Task goal: Lines before the one containing "предназначенного для неокрашенных" are excluded; retype that line and all remaining lines of the material exactly.

Given records:
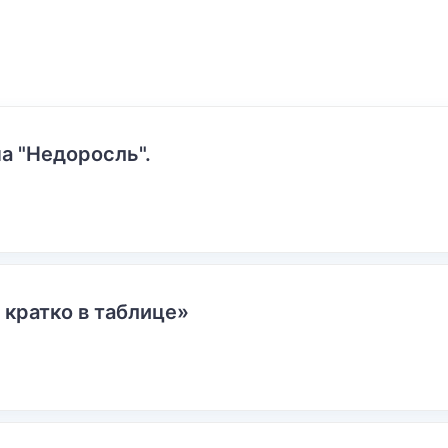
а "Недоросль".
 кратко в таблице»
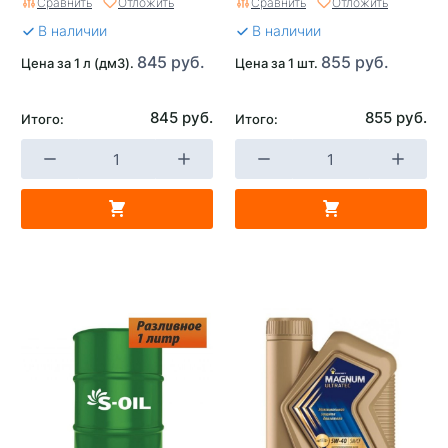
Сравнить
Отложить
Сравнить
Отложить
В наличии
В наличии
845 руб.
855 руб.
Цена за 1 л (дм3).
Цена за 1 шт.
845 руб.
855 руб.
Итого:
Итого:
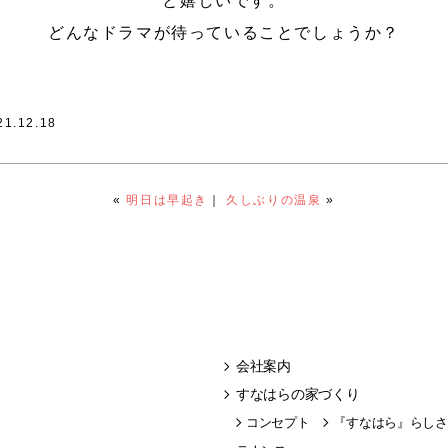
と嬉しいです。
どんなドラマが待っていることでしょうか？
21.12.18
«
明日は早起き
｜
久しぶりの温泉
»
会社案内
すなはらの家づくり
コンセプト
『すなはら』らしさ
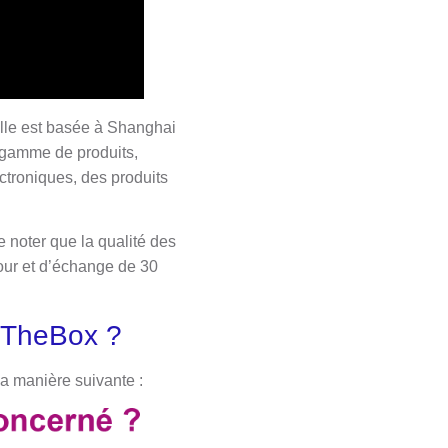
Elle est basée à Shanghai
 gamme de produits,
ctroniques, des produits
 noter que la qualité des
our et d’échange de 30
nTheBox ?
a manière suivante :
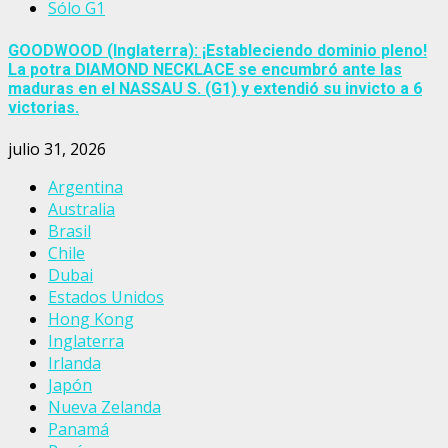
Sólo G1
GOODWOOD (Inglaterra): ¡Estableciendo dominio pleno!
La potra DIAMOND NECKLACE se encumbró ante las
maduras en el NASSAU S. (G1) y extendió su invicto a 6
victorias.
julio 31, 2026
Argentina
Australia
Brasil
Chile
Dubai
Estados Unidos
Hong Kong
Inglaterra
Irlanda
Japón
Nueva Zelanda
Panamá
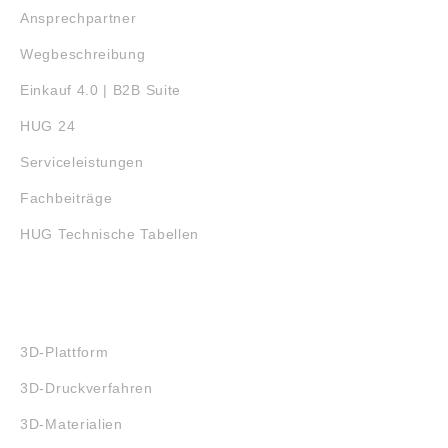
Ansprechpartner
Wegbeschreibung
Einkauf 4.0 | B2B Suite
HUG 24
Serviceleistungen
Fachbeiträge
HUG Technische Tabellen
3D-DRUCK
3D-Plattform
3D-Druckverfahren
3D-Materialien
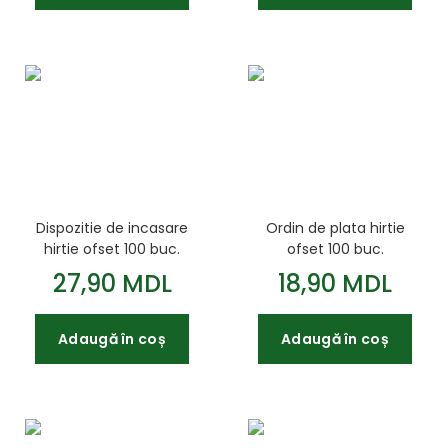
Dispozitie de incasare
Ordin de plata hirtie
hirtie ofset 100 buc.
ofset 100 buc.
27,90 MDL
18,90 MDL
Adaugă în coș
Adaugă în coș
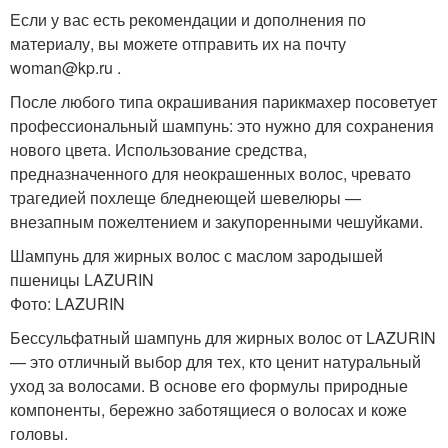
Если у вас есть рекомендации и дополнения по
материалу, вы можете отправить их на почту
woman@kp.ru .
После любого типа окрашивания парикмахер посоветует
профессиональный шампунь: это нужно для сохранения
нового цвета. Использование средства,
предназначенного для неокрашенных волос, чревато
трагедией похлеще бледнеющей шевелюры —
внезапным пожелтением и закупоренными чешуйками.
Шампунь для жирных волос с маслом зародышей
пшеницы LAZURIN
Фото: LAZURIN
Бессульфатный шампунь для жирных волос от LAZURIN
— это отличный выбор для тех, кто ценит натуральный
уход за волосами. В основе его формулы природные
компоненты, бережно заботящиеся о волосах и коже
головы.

Task solution:
предназначенного для неокрашенных волос, чревато
трагедией похлеще бледнеющей шевелюры —
внезапным пожелтением и закупоренными чешуйками.
Шампунь для жирных волос с маслом зародышей
пшеницы LAZURIN
Фото: LAZURIN
Бессульфатный шампунь для жирных волос от LAZURIN
— это отличный выбор для тех, кто ценит натуральный
уход за волосами. В основе его формулы природные
компоненты, бережно заботящиеся о волосах и коже
головы.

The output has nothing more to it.